I'd go for the higher dose.

Sent from my GT-I9100 using Tapatalk


----------



## Mingster (Mar 25, 2011)

I would go with the higher dose too. I've ran many cycles over the years and would never go higher than 800 test and 600 deca. If you don't get results from that there's a training or diet issue to address.


----------



## Pav Singh B. (Nov 6, 2010)

x3 for the higher doses.. 800mg test and 450mg deca are nice doses, 10weeks deca is still fine but personally I would just run the deca for the whole 12weeks if you can


----------



## artex (Apr 29, 2011)

Pav Singh B. said:


> x3 for the higher doses.. 800mg test and 450mg deca are nice doses, 10weeks deca is still fine but personally I would just run the deca for the whole 12weeks if you can


yes i can run the deca for 12 weeks, but i read it was better kept short of the test, i.e run the test longer. would i be better 12 weeks deca and 13-14 weeks of test


----------



## artex (Apr 29, 2011)

Any 1 else


----------



## Pav Singh B. (Nov 6, 2010)

curran said:


> yes i can run the deca for 12 weeks, but i read it was better kept short of the test, i.e run the test longer. would i be better 12 weeks deca and 13-14 weeks of test


You could extend it to 14weeks test and 12weeks deca.. or you could still run both test and deca for whole 12weeks and run test propionate at the end of the cycle right up till PCT (the waiting gap between your cycle and PCT) so during that 2-3week period you still have some good amounts of test flowing in you

so it would look like this then;

weeks 1-12: test 800mg

weeks 1-10: deca 450mg

weeks 1-4: dbol 30mg

weeks 1-12: arimidex 0.5-1mg E3D

weeks 3-12: HCG 1000iu

weeks 13-14: test prop 150-200mg EOD

weeks 15-16: nolvadex 20mg aromasin 20mg daily vit e 1000iu

weeks 17-18: nolvadex 20mg clomid 50mg daily vit e 1000iu


----------



## artex (Apr 29, 2011)

Lucky233 said:


> Mate I'm in to my test 400 2 weeks today just weighed myself 12.6 last week 12.13 today my god this stuff is amazing lol


What dose ya running at mate


----------



## artex (Apr 29, 2011)

Lucky233 said:


> 2ml a week mate rushed it today though had a bit of air in there and injected fast going to have bad pip 2mo oops :/


is it prochem ur using. what is the pip like generally


----------



## artex (Apr 29, 2011)

Any one to add anything


----------



## Fullhouse (Mar 31, 2010)

If I had 3 x test 400 and 2 x deca 300 my cycle would be 3ml test and 2ml deca. So 1.2g test and 600mg deca


----------



## Zzz102 (Apr 6, 2010)

i did test e at 300mg and deca 300 a week

so 600mg in total and put on 28 pound in 10 weeks


----------



## artex (Apr 29, 2011)

Zzz102 said:


> i did test e at 300mg and deca 300 a week
> 
> so 600mg in total and put on 28 pound in 10 weeks


That's impressive gains, how much did u hold onto mate


----------



## Zzz102 (Apr 6, 2010)

3 weeks off it and nothing so far.. must be some deca lingering around


----------



## hermie07 (Sep 16, 2008)

my next cycle is a test and decca one but running it at

weeks 1-12 test 750mg

weeks 1-10 decca 450mg

weeks 1-4 dbol 40mg ed OR 50mg anadrol ed. (not decided which one to use yet)
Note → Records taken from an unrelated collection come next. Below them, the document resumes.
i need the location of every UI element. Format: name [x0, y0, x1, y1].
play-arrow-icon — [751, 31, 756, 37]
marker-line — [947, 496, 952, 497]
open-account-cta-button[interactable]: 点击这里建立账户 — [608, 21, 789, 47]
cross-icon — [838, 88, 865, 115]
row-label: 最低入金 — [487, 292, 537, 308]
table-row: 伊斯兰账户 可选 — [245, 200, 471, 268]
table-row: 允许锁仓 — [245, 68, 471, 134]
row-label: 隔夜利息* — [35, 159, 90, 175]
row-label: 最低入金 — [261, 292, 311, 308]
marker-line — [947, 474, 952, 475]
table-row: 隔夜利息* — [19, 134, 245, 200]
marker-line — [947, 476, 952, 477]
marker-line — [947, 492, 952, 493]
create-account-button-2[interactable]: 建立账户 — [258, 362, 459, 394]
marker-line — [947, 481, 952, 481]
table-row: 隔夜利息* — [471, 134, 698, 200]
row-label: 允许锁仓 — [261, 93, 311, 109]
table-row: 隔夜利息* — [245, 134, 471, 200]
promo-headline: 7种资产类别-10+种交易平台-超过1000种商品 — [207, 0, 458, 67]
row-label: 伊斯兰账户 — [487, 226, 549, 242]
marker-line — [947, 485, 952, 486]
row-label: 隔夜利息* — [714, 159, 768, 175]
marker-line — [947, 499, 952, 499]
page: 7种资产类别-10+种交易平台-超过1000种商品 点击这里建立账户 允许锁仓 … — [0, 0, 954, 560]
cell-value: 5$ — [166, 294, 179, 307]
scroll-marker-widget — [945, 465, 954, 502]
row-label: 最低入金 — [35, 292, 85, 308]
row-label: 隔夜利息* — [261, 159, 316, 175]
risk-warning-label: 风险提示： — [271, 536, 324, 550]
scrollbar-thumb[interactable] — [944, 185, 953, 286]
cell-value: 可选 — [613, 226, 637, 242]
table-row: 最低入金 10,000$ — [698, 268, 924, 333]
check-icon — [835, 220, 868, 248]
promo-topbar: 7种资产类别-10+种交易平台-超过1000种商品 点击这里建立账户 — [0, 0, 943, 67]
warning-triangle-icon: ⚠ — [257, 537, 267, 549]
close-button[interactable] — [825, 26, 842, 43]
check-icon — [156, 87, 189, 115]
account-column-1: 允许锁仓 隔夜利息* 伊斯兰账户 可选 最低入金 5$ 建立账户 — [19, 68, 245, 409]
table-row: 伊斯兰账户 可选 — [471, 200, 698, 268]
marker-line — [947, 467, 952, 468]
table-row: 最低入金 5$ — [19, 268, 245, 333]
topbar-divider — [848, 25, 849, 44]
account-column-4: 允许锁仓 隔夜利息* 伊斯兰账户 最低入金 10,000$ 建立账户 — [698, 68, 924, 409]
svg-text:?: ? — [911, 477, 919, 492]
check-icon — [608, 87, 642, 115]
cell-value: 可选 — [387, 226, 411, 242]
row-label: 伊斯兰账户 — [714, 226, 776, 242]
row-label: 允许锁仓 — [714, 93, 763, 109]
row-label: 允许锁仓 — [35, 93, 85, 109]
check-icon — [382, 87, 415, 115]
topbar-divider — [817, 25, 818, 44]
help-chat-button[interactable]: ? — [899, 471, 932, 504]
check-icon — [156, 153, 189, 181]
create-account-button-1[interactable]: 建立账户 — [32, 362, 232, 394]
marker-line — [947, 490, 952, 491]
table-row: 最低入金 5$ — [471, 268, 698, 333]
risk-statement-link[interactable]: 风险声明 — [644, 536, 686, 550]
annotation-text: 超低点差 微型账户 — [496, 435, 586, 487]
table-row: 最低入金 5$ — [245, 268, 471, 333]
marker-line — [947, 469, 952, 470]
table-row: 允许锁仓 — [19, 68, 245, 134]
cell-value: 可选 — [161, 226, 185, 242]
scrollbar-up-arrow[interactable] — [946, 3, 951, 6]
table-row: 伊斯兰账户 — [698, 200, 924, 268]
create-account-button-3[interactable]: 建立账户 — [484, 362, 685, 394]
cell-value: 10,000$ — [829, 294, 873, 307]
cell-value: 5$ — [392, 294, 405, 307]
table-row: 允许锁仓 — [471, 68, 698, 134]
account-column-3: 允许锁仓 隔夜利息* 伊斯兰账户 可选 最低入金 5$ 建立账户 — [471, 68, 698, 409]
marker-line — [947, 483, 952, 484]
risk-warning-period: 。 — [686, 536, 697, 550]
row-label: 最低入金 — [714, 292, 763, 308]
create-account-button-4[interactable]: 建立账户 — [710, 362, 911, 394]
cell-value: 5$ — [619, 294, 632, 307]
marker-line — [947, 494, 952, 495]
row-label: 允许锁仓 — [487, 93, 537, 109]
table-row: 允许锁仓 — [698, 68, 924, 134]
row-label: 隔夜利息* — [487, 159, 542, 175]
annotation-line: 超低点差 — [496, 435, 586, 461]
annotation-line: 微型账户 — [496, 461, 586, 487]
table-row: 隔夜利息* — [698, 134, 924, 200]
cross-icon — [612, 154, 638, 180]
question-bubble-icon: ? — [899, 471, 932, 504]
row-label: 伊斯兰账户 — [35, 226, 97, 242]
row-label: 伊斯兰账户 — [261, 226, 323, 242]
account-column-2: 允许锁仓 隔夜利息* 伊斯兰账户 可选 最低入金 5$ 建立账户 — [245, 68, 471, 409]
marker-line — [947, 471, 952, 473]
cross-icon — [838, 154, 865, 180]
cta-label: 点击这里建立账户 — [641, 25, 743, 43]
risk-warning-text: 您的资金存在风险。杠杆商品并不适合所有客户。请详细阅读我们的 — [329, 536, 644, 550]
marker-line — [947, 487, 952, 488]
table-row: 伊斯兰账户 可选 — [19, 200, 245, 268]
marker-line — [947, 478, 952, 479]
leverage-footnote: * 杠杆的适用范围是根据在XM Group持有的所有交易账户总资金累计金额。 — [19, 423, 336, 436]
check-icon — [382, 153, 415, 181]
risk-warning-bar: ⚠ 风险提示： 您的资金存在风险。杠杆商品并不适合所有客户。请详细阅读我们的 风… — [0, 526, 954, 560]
should i up the decca to 600mg ew or leave it at 450mg????


----------



## artex (Apr 29, 2011)

hermie07 said:


> my next cycle is a test and decca one but running it at
> 
> weeks 1-12 test 750mg
> 
> ...


Its my first time with deca so I just running 450 mate. Y not start at 450 and up it if ya need too


----------



## artex (Apr 29, 2011)

Any one else wanna comment on my cycle. Thanks


----------



## R1cky (Oct 23, 2008)

My cycle

week1-4 dbol 40mg

week 1-12 Test e 750mg

Week 1-12 decca 400mg

Week 1-12 anastrazole 0.5 mg EOD

weeks 1-11 clomid 50mg EOD

PCT:

week12: 100mg Clomid ED, arimidex 1mg ED

week 13: same as week 12

Week 14: 50mg clomid ED, arimidex 0.5mg ED

weeks 15: arimidex 0.5mg EOD

week 16: nolvadex 20mg ED

i have anti-prolactin (caber) in hand and also some finestride (fincar) for prostate and hairloss also some hcg but i have heard clomid is much better during the cycle than hcg. ( its not carved out in stone though )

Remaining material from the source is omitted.